# Feature Importance Cohort Runner (EC2)

This notebook is designed to run the **feature importance Monte Carlo CV pipeline** for all configured cohorts on an **EC2 instance**.

- **Cohort scripts**: `3_feature_importance/run_cohort_*.py`
- **Data location (EC2)**: `/mnt/nvme/cohorts` (synced from `s3://pgxdatalake/gold/cohorts_F1120/`)
- **Environment**: Python environment with `xgboost`, `catboost`, `lightgbm`, `scikit-learn`, `pandas`, `numpy`, etc.
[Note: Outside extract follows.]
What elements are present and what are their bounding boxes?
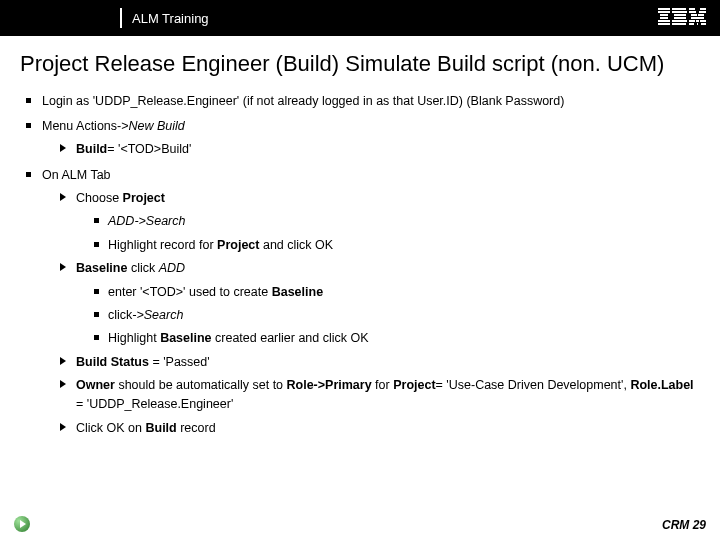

**Purpose:** Calculate scaled feature importance across various MLalgorithms
**Method:** Normalized feature importance scaled by MC-CV Recall scores  
**Hardware:** Optimized for EC2 (32 cores, 1TB RAM)  

## Key Features

✅ **Monte Carlo Cross-Validation** – up to 1000 random train/test splits (100-split runs used for faster iteration)  
✅ **Stratified Sampling** - Maintains target distribution  
✅ **95% Confidence Intervals** - Narrow, precise estimates (tighter with more splits)  
✅ **Multiple Models** - CatBoost (R) and Random Forest (R)  

## Methodology

This notebook implements the feature selection methodology:

1. Load cohort data from parquet files (same as FP-Growth notebook)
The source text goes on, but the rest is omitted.